▸ **ASSIGNMENT**
Set down exactly the lines from the one containing "basıncıyla çalışan kaliteli" through the end of the records below, both included, and nothing else.
******
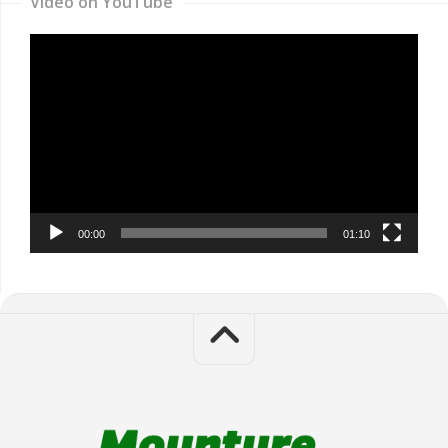
Video on YouTube
Video
Player
00:00
01:10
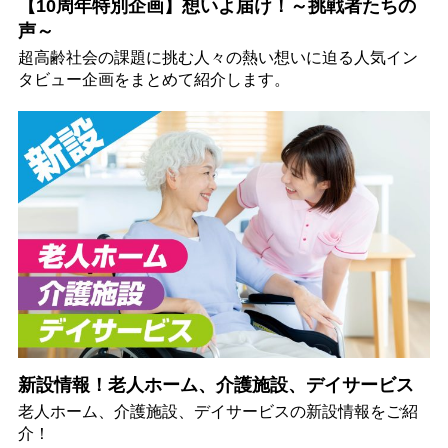
【10周年特別企画】想いよ届け！～挑戦者たちの
声～
超高齢社会の課題に挑む人々の熱い想いに迫る人気イン
タビュー企画をまとめて紹介します。
新設情報！老人ホーム、介護施設、デイサービス
老人ホーム、介護施設、デイサービスの新設情報をご紹
介！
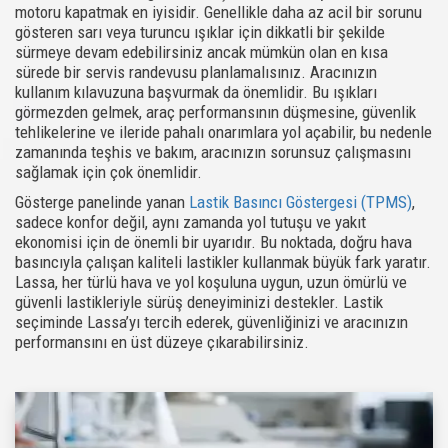
motoru kapatmak en iyisidir. Genellikle daha az acil bir sorunu
gösteren sarı veya turuncu ışıklar için dikkatli bir şekilde
sürmeye devam edebilirsiniz ancak mümkün olan en kısa
sürede bir servis randevusu planlamalısınız. Aracınızın
kullanım kılavuzuna başvurmak da önemlidir. Bu ışıkları
görmezden gelmek, araç performansının düşmesine, güvenlik
tehlikelerine ve ileride pahalı onarımlara yol açabilir, bu nedenle
zamanında teşhis ve bakım, aracınızın sorunsuz çalışmasını
sağlamak için çok önemlidir.
Gösterge panelinde yanan
Lastik Basıncı Göstergesi (TPMS)
,
sadece konfor değil, aynı zamanda yol tutuşu ve yakıt
ekonomisi için de önemli bir uyarıdır. Bu noktada, doğru hava
basıncıyla çalışan kaliteli lastikler kullanmak büyük fark yaratır.
Lassa, her türlü hava ve yol koşuluna uygun, uzun ömürlü ve
güvenli lastikleriyle sürüş deneyiminizi destekler. Lastik
seçiminde Lassa’yı tercih ederek, güvenliğinizi ve aracınızın
performansını en üst düzeye çıkarabilirsiniz.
******
▸ **OUTPUT OF THE TASK**
basıncıyla çalışan kaliteli lastikler kullanmak büyük fark yaratır.
Lassa, her türlü hava ve yol koşuluna uygun, uzun ömürlü ve
güvenli lastikleriyle sürüş deneyiminizi destekler. Lastik
seçiminde Lassa’yı tercih ederek, güvenliğinizi ve aracınızın
performansını en üst düzeye çıkarabilirsiniz.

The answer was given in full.